Remember Diana? by Srdja Trifkovic • September 8, 2007 • Printer-friendly
I was in London on a brief visit last weekend, which happened to be the tenth anniversary of the accidental death, at the age of 36, of Princess Diana, the divorced wife of the heir-apparent to the British throne. In marked contrast to the outpouring of collective grief back in 1997, the event’s anniversary passed almost unnoticed. The fact that current celebrities’ drug use and fleeting “relationships” attract infinitely more attention of hoi polloi than the memory of the “People’s Princess” proves what we’ve known all along: that “Diana” was a transient popular-culture phenomenon, only as enduring—and therefore as commercially lucrative—as the ongoing spectacle that the living person was capable of providing.
To start with, last weekend Britain did not “come together” to remember and pay tribute to the unfortunate young woman on the tenth anniversary of her untimely death. Those Britons who care about her, one way or another, remain as deeply divided between Diana loyalists and her detractors as they were a decade ago. As the Guardian noted, what should have been a somber occasion for “quiet national recollection” turned into an unseemly public display of personal rivalries with the usual suspects in the Diana “camp” continuing their tirade against anyone not seen to be a fully-paid member of her fan club. The “Dianistas” claimed that the program of remembrances was organized not according to what the Princess would have wanted, but according to what her ex-husband wants. Of course the heir’s current wife, Camilla, eventually decided not to attend the memorial service in the Guards Chapel, even though both her sons, Princes William and Harry, were supposedly in favor of her attending—the latter presumably indifferent to the event’s religious significance in view of his apparent open atheism.
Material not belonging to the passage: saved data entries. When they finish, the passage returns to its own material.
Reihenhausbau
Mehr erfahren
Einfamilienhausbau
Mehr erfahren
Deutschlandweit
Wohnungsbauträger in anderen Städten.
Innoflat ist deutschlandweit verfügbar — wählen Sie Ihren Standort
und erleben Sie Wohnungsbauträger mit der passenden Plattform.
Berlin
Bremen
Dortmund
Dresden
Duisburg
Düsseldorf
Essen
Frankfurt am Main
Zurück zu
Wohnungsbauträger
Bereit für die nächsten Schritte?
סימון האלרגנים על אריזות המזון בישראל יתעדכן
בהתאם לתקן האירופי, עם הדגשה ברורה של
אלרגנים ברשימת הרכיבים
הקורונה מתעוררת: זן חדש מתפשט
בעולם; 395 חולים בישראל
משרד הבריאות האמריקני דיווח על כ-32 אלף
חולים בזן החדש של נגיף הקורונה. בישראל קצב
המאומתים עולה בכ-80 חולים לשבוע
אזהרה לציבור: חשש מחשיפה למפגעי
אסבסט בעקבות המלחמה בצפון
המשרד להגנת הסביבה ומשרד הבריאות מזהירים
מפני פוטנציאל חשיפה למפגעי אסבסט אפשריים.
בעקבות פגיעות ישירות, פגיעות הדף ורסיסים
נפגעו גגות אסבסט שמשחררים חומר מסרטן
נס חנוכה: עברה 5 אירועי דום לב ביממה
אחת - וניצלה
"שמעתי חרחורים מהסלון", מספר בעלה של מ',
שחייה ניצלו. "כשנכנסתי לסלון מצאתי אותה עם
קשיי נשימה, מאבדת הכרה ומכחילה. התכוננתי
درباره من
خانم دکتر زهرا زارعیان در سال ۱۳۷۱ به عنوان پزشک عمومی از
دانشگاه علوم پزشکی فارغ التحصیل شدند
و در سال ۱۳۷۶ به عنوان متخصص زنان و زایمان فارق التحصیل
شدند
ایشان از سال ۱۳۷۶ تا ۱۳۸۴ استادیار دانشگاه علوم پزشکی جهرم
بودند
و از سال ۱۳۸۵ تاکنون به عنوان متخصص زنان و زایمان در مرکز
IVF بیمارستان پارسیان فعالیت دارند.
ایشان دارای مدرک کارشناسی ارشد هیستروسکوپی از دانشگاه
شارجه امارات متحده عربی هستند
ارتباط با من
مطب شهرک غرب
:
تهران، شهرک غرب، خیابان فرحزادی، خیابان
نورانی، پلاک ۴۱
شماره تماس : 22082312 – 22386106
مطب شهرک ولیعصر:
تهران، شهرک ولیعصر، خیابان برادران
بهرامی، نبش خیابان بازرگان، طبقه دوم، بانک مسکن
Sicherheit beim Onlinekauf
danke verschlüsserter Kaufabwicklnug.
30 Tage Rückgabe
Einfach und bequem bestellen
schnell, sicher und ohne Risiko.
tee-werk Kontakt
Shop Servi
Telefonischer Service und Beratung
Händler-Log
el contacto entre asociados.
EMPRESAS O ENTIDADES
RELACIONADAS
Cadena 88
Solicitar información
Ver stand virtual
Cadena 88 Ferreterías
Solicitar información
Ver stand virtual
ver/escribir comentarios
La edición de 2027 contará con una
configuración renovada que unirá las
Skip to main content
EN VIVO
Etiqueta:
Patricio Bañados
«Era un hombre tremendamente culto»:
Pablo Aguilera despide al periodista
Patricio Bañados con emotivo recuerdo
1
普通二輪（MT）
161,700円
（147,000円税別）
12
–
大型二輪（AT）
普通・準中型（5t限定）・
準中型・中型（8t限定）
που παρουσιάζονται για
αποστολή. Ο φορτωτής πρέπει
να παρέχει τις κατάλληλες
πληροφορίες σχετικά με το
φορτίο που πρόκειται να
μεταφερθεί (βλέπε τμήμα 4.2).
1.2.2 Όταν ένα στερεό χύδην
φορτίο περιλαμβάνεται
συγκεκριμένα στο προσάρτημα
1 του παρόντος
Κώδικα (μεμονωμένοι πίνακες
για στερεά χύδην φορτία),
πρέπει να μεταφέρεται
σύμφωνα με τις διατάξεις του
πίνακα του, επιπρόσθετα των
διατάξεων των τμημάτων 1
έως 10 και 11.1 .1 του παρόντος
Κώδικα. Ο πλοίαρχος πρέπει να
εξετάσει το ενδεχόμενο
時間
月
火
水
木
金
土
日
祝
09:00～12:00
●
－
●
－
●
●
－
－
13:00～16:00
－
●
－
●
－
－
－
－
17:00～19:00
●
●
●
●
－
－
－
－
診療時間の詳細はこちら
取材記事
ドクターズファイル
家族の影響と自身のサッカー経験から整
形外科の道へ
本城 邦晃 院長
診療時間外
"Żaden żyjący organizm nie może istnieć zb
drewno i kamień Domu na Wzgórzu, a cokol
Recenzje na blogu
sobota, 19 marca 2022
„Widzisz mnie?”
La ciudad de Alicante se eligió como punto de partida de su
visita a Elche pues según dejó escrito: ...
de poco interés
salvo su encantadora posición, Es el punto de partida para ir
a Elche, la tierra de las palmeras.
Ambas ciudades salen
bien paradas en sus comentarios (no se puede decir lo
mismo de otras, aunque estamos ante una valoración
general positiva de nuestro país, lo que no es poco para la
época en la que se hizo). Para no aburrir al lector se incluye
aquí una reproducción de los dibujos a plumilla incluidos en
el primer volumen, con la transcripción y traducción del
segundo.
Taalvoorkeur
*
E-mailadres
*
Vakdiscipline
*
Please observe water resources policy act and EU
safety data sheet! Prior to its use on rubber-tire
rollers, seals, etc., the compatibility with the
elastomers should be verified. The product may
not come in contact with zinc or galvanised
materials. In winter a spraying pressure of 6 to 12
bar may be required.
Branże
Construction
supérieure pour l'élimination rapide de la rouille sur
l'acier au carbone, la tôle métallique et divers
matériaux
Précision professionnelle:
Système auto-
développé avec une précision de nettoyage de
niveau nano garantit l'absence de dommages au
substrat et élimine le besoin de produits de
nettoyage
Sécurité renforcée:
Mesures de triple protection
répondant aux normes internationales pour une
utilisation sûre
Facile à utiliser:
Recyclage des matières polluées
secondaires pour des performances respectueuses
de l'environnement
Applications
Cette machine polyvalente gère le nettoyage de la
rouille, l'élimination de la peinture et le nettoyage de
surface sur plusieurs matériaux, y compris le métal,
As passions continued to rage, a poll in the Daily Telegraph showed that “respect” for the royal family had fallen to below 50 percent for the first time—a result, the newspaper claimed, of the family’s treatment of Diana. And 43 per cent of Britons still believed that her death was suspicious and not an accident.
The sudden and gruesome death of a woman in her prime, especially mother of adolescent children—William was 15 and Harry 13 at the time—is an inherently sad event. With Princess Diana it had the makings of a real tragedy, in view of her personal unhappiness. Back in 1981 a very young Diana Spencer was nudged into an ultra-visible marriage with an unloving, aloof and eccentric man, 14 years her senior. To make things worse, her husband was infatuated—and adulterously involved—with another woman throughout the marriage. That woman is now his wife.
Condemned to an unsettled private life of loneliness and emotional turmoil, Diana lacked the stamina of her sturdier predecessors who were mistreated by adulterous husbands (notably Alexandra, Princess of Wales, and later Queen of England), or that inner strength which is woven from a strong moral and spiritual fiber.
A decade after her untimely death it is not for us to judge Princess Diana’s private life. But by refraining from comment on her flaws and instances of sometimes very poor judgment one should not condone the decade of automatic sanctification of Diana by the frenzied media pack. Back in 1997, a mythical unity of the global village was conjured through ersatz grief for “the People’s Princess.” Diana’s hurried promotion to pseudo-sainthood was embarrassingly kitschy, and the presence of all the usual suspects on the bandwagon—from Nelson Mandela to Elton John to Michael Jackson—made the banality of the spectacle well-nigh terminal.
Even the blossoming jihadist community in Britain—a state within a state if there ever was one—claimed Diana as one of its own, presumably well primed in her temporal life for Allah’s sensual pastures:
Her loss is only this temporary world’s loss because it is definitely Heaven’s gain. While the world is grieving over her loss, those who know true Islam know that Princess Diana has made it to Heaven at the right time that was destined for her.
Diana’s AIDS related work and anti-land-mine crusade were commendable, of course, but those immune to the collective psychosis knew the truth: had she not been a princess, she would have been nothing; and she became a princess by doing what she must have bitterly regretted doing. Without that fateful “yes” at Westminster Abbey 26 years ago she would have remained a privileged, pampered, unknown nobody. But instead, in the words of a British contemporary, “like over-emotional teen-agers who mourn the break-up of their favorite pop group, we are encouraged to suspend disbelief and join in the false community that weeps and hugs itself in the worship of an icon victimhood.”
The false community of post-modern Britain has moved on, however—to a little girl in Algarve probably murdered by her own eminently middle-class parents, to an 11-year old boy with a Welsh name shot to death, ghetto-style, in Liverpool—with all the horrible teddy bears, plushy hearts, Hallmark cards, and other paraphernalia of a society way past its detox date.